Anti-clot treatment used against Ebola

Army tests on monkeys produce longer survival, 33 percent recovery rate


Army scientists said yesterday that they had taken an important step toward a possible treatment for the deadly Ebola virus in humans by successfully treating monkeys with the disease for the first time.

In tests of an experimental drug among a small number of monkeys that were deliberately infected with Ebola, one-third survived, the scientists reported in The Lancet medical journal.

Ebola infection, which causes severe internal bleeding, is usually 100 percent fatal among monkeys and 80 percent among humans. So a 33 percent survival rate for one of the most virulent diseases known is significant, said the authors, from the Army Medical Research Institute of Infectious Diseases at Fort Detrick, Frederick County.

The drug, which is derived from hookworms, is being tested in other studies in humans for heart disorders and appears to be safe, the authors said. But they said more research was needed before the drug, known as rNAPC2 (recombinant nematode anticoagulant protein c2), could become an accepted treatment for Ebola.

Experts not connected with the Army research expressed cautious optimism, given the paucity of treatments for Ebola and other hemorrhagic fevers.

"Obviously, this work that got a highly significant decrease in death rates needs to be pursued," said Dr. Anthony S. Fauci, the director of the National Institute of Allergy and Infectious Diseases.

No treatment now exists for Ebola, and tests of a vaccine have just begun in humans.
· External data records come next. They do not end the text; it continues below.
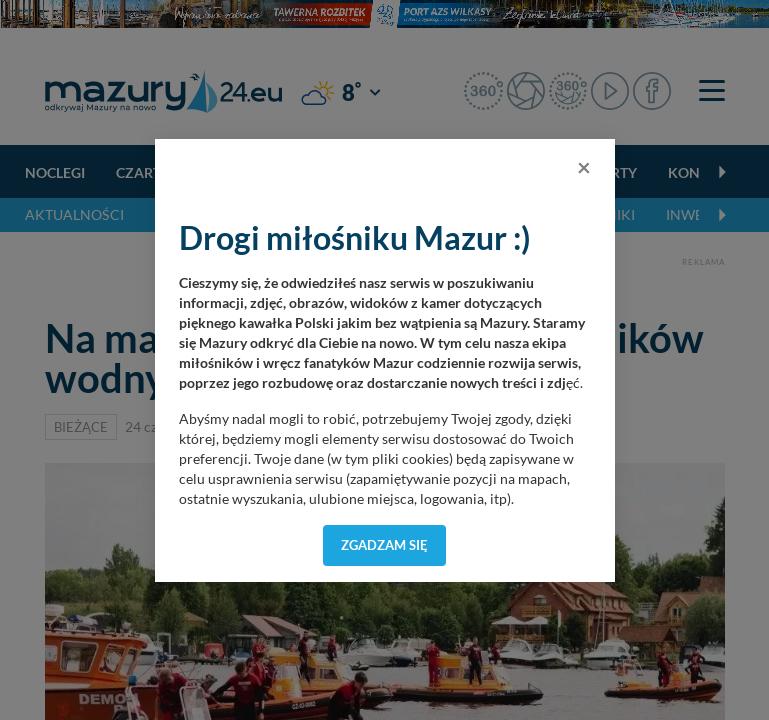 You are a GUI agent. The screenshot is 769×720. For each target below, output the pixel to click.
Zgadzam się (384, 545)
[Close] (584, 167) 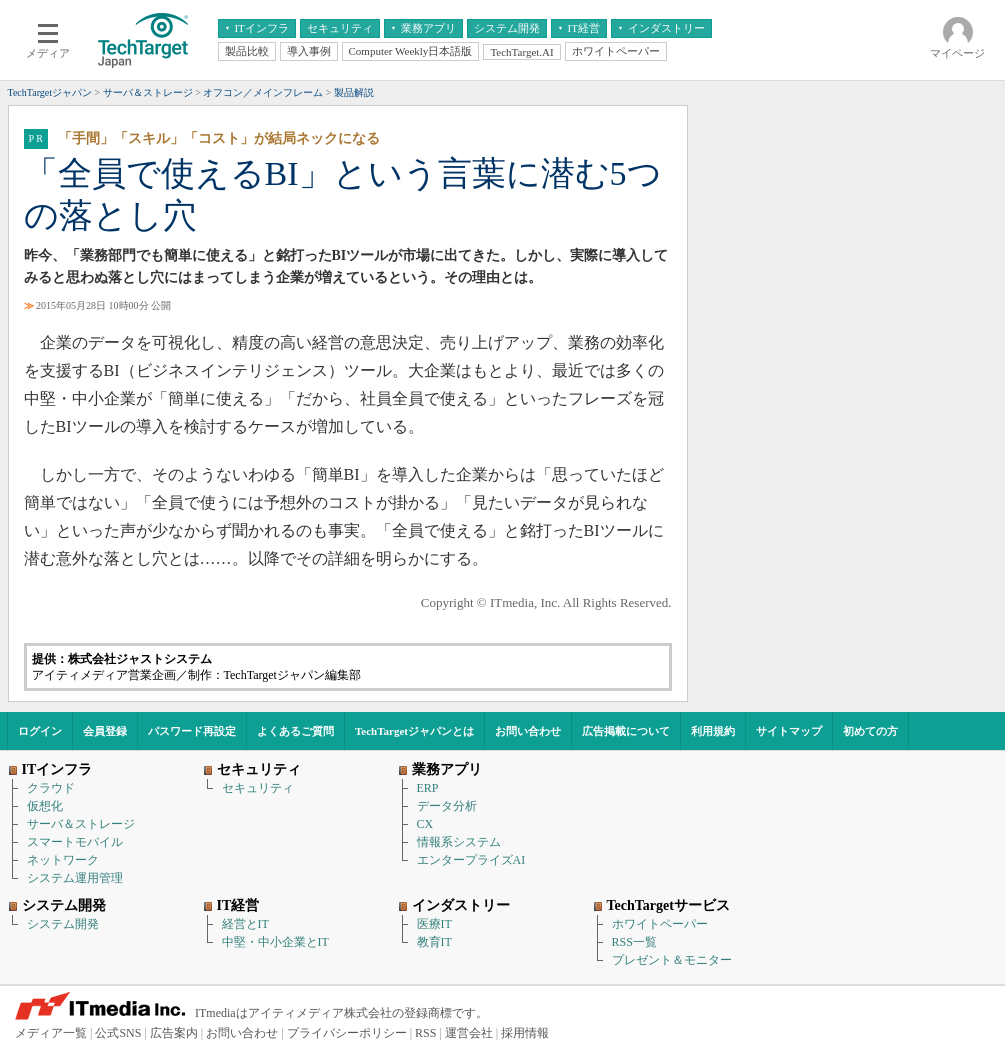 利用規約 (713, 731)
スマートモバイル (75, 842)
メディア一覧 (51, 1033)
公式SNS (118, 1033)
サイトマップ (789, 731)
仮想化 (45, 806)
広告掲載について (626, 731)
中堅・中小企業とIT (275, 942)
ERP (428, 788)
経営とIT (245, 924)
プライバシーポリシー (347, 1033)
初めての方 (870, 731)
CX (425, 824)
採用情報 (525, 1033)
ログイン (40, 731)
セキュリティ (258, 788)
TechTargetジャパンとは (414, 731)
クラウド (51, 788)
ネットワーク (63, 860)
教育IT (434, 942)
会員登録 (105, 731)
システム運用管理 (75, 878)
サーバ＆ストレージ (81, 824)
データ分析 (447, 806)
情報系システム (459, 842)
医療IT (434, 924)
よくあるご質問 (295, 731)
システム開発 (63, 924)
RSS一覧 (634, 942)
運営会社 (469, 1033)
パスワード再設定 (192, 731)
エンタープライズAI (471, 860)
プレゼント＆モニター (672, 960)
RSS (425, 1033)
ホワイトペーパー (660, 924)
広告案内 (174, 1033)
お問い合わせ (528, 731) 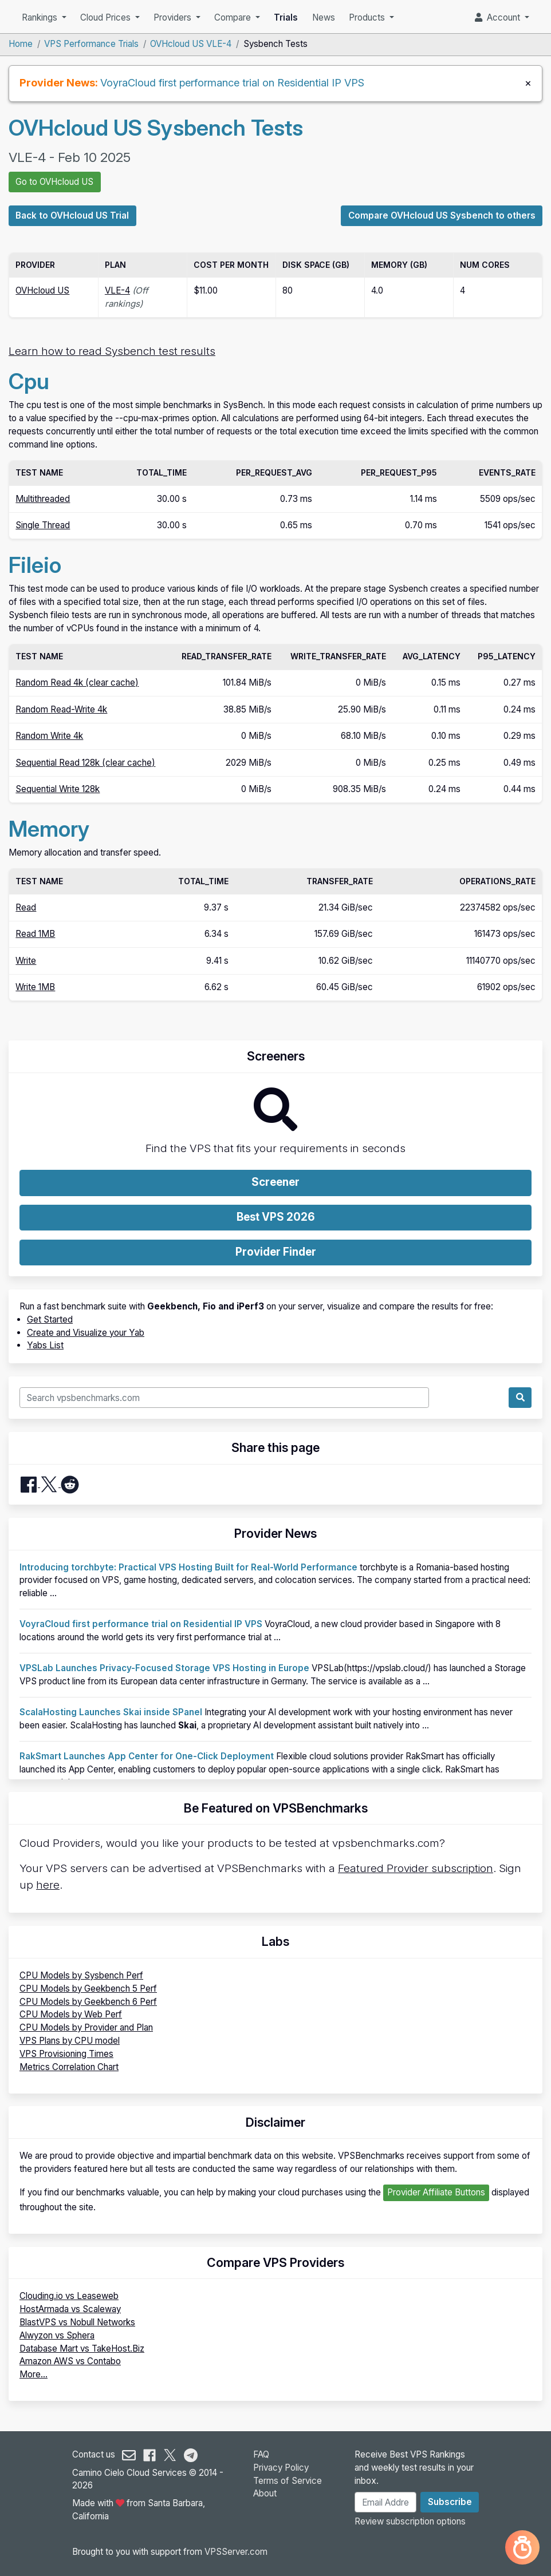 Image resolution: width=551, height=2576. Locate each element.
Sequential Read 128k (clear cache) (85, 762)
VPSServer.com (235, 2551)
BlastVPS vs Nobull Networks (77, 2322)
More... (33, 2374)
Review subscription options (410, 2521)
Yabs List (45, 1345)
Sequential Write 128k (57, 789)
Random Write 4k (49, 735)
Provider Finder (275, 1252)
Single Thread (42, 525)
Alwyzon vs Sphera (57, 2335)
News (323, 17)
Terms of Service (287, 2480)
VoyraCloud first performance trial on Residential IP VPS (232, 82)
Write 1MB (35, 987)
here (48, 1885)
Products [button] (368, 17)
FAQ (261, 2454)
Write (25, 960)
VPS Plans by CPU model (69, 2040)
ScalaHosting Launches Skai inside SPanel (110, 1712)
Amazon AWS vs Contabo (70, 2361)
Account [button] (498, 17)
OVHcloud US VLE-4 (190, 43)
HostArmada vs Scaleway (70, 2309)
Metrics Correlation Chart (69, 2066)
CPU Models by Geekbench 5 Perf (88, 1988)
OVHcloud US (42, 290)
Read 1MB (35, 933)
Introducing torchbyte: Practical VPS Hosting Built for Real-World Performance (188, 1567)
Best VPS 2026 (276, 1217)
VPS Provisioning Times (66, 2053)
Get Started (50, 1319)
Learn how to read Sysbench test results (112, 351)
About (265, 2493)
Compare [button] (233, 17)
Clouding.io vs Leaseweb (69, 2295)
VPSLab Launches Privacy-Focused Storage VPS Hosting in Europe (164, 1668)
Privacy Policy (281, 2467)
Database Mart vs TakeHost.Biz (81, 2348)
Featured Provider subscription (415, 1868)
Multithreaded (42, 498)
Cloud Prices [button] (106, 17)
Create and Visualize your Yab (85, 1332)
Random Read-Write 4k (61, 709)
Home (21, 43)
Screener (275, 1182)
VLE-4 (117, 290)
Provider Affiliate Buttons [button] (436, 2192)
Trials (286, 17)
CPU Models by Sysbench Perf (81, 1975)
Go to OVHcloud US (54, 181)
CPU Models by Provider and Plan (86, 2027)
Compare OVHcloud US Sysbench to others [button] (442, 215)
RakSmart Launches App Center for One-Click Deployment (146, 1756)
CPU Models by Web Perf (70, 2014)
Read (25, 907)
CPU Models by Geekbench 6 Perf (88, 2001)
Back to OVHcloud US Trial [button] (72, 215)
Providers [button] (174, 17)
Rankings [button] (41, 17)
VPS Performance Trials (91, 43)
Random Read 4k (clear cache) (77, 682) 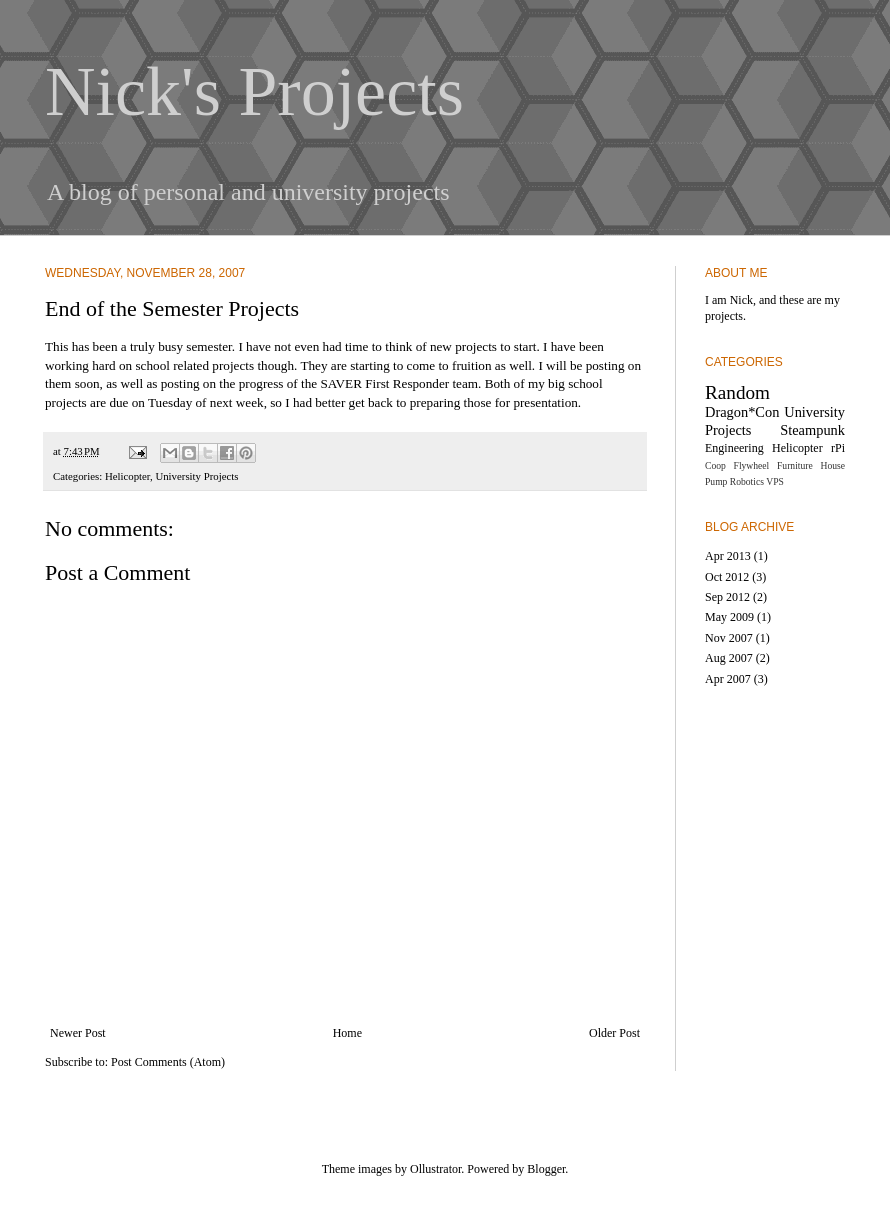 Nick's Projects (254, 91)
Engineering (734, 448)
Though scientists have had earlier successes in treating the disease in mice and guinea pigs with antivirals, these drugs did not work in nonhuman primates.

In the new study, the scientists injected 12 rhesus macaque monkeys with Ebola virus. Beginning either immediately or 24 hours later, nine received rNAPC2 for 14 days. Three of the nine monkeys survived; death was slowed by several days in the other six. All three untreated animals died.

"Our results have great clinical implications, since our treatment approach of Ebola hemorrhagic fever targets the disease process rather than the replication of the infectious agent," the team headed by Dr. Thomas W. Geisbert reported.

Ebola usually starts with a sudden fever and flulike symptoms of malaise, muscle aches and headache, followed by vomiting, diarrhea and a rash. The virus disrupts the blood-clotting system in monkeys and humans, leading to abnormal blood clotting, then to severe bleeding and death.

White blood cells known as macrophages seem central to the process by releasing a protein called tissue factor on the surface of the cells. As blood flows, tissue factor forms clots that pave the way for the severe bleeding.

Geisbert, Dr. Peter Jahrling and other team members chose the anticoagulant rNAPC2 because they theorized it would block the harmful effects of tissue factor.

In an interview this week in Dallas, Terry M. Fredeking, a co-author and an expeditionary biologist, said he supplied the raw material that was used to recreate a protein for the new drug.

"I won't say how long it took me to persuade Peter Jahrling that spit from hookworms might be able to treat monkeys with Ebola," said Fredeking, founder and president of Antibody Systems Inc., a research company in Hurst, Texas.

Fredeking said the World Health Organization in Geneva had asked team members whether rNAPC2 might be used on an experimental basis to treat people in a current outbreak of Ebola in the Congo. That outbreak, thought to be waning, had caused 28 deaths as of Dec. 2, according to the WHO

The patent on the drug is held by Dendreon, a small Seattle biotechnology company. Stephen Keane, director of business development, said Dendreon was willing to consider letting it be tested in the Congo but had not been contacted by health officials. WHO experts on Ebola could not be reached for comment.

Ebola was discovered in 1976 in what is now Congo. The source of the virus in nature is not known. It has spread quickly in hospitals where the staff does not have the masks, gowns and other standard protective clothing needed for isolating an infected patient.

Dr. C.J. Peters, an infectious disease expert at the University of Texas Medical Branch at Galveston who has worked on Ebola, called the new results "very impressive."

He said a treatment for the Ebola virus is even more important than a vaccine, in part because many police, public health workers and others on the frontline of health crises had been reluctant to take the smallpox vaccine after it was offered by the federal government.